Stored data entries
--------------------------------
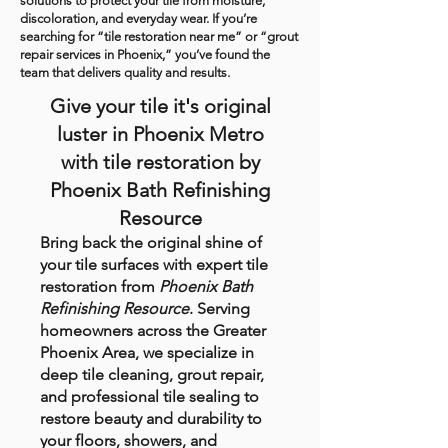
solutions to protect your tile from moisture,
discoloration, and everyday wear. If you’re
searching for “tile restoration near me” or “grout
repair services in Phoenix,” you’ve found the
team that delivers quality and results.
Give your tile it's original
luster in Phoenix Metro
with tile restoration by
Phoenix Bath Refinishing
Resource
Bring back the original shine of
your tile surfaces with expert tile
restoration from
Phoenix Bath
Refinishing Resource
. Serving
homeowners across the Greater
Phoenix Area, we specialize in
deep tile cleaning, grout repair,
and professional tile sealing to
restore beauty and durability to
your floors, showers, and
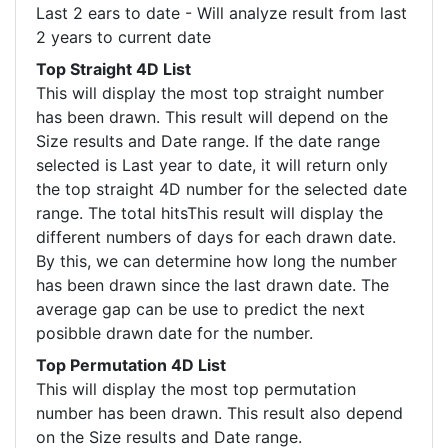
Last 2 ears to date - Will analyze result from last
2 years to current date
Top Straight 4D List
This will display the most top straight number
has been drawn. This result will depend on the
Size results and Date range. If the date range
selected is Last year to date, it will return only
the top straight 4D number for the selected date
range. The total hitsThis result will display the
different numbers of days for each drawn date.
By this, we can determine how long the number
has been drawn since the last drawn date. The
average gap can be use to predict the next
posibble drawn date for the number.
Top Permutation 4D List
This will display the most top permutation
number has been drawn. This result also depend
on the Size results and Date range.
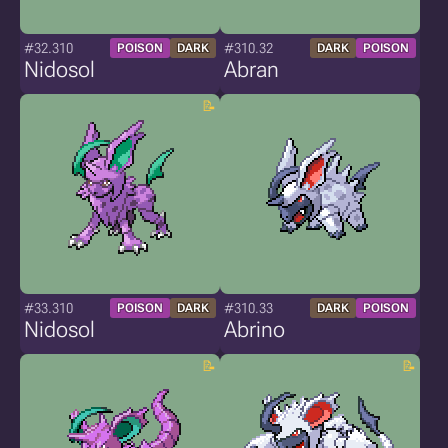
#32.310
#310.32
POISON
DARK
DARK
POISON
Nidosol
Abran
#33.310
#310.33
POISON
DARK
DARK
POISON
Nidosol
Abrino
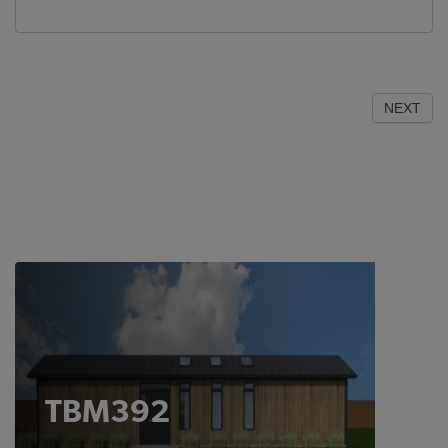
NEXT
TBM392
--------------------------------
* **Exercise aim**
Ending at the line with "posibble drawn date for the number.", reproduce exactly the lines that begin at the top of the data, and include no pictures.

* **Written solution**
solutions to protect your tile from moisture,
discoloration, and everyday wear. If you’re
searching for “tile restoration near me” or “grout
repair services in Phoenix,” you’ve found the
team that delivers quality and results.
Give your tile it's original
luster in Phoenix Metro
with tile restoration by
Phoenix Bath Refinishing
Resource
Bring back the original shine of
your tile surfaces with expert tile
restoration from
Phoenix Bath
Refinishing Resource
. Serving
homeowners across the Greater
Phoenix Area, we specialize in
deep tile cleaning, grout repair,
and professional tile sealing to
restore beauty and durability to
your floors, showers, and
Last 2 ears to date - Will analyze result from last
2 years to current date
Top Straight 4D List
This will display the most top straight number
has been drawn. This result will depend on the
Size results and Date range. If the date range
selected is Last year to date, it will return only
the top straight 4D number for the selected date
range. The total hitsThis result will display the
different numbers of days for each drawn date.
By this, we can determine how long the number
has been drawn since the last drawn date. The
average gap can be use to predict the next
posibble drawn date for the number.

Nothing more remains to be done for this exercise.